DIRECTIONS FOR THIS TASK → Some lines below hold "order". Pick them out and copy them.

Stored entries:
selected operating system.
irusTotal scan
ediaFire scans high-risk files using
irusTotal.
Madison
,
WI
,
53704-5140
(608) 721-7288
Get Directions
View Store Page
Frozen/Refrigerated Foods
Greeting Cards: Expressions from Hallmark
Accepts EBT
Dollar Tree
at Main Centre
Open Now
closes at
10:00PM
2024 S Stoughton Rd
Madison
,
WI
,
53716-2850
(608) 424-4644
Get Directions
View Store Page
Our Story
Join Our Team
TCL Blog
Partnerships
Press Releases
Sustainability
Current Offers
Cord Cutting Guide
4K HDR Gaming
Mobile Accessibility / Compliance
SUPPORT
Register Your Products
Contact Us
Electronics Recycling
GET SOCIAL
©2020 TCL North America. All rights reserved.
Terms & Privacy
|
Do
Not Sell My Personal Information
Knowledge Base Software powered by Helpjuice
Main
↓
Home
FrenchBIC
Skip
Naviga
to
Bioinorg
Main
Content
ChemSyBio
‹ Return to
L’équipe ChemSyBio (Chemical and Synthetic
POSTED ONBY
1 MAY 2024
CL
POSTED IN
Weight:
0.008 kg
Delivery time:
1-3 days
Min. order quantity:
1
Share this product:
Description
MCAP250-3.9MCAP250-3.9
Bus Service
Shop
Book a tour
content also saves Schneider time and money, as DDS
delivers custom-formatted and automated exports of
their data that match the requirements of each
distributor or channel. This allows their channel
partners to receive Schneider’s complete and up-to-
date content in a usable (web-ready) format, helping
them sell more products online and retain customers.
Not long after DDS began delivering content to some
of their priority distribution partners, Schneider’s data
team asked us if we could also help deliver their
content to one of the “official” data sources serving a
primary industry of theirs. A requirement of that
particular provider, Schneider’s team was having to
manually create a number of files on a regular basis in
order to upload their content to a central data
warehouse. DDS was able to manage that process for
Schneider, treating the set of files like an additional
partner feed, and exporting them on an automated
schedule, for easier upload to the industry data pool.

RESPONSE FOR THIS EXERCISE →
Min. order quantity:
order to upload their content to a central data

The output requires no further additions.